Data records ▸
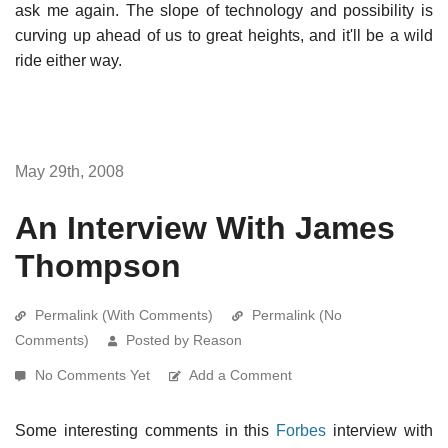
ask me again. The slope of technology and possibility is
curving up ahead of us to great heights, and it'll be a wild
ride either way.
May 29th, 2008
An Interview With James
Thompson
Permalink (With Comments)
Permalink (No
Comments)
Posted by Reason
No Comments Yet
Add a Comment
Some interesting comments in this
Forbes
interview with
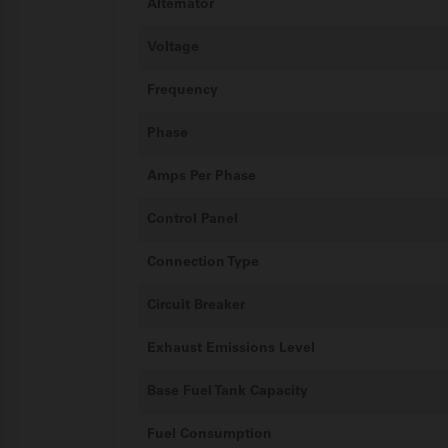
Alternator
Voltage
Frequency
Phase
Amps Per Phase
Control Panel
Connection Type
Circuit Breaker
Exhaust Emissions Level
Base Fuel Tank Capacity
Fuel Consumption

Directions ▸
Repeat exactly the lines above, from the line containing "Add a Comment" through the last line of the records, inclusive; omit any pictures.

Answer area ▸
Add a Comment
Some interesting comments in this
Forbes
interview with
Alternator
Voltage
Frequency
Phase
Amps Per Phase
Control Panel
Connection Type
Circuit Breaker
Exhaust Emissions Level
Base Fuel Tank Capacity
Fuel Consumption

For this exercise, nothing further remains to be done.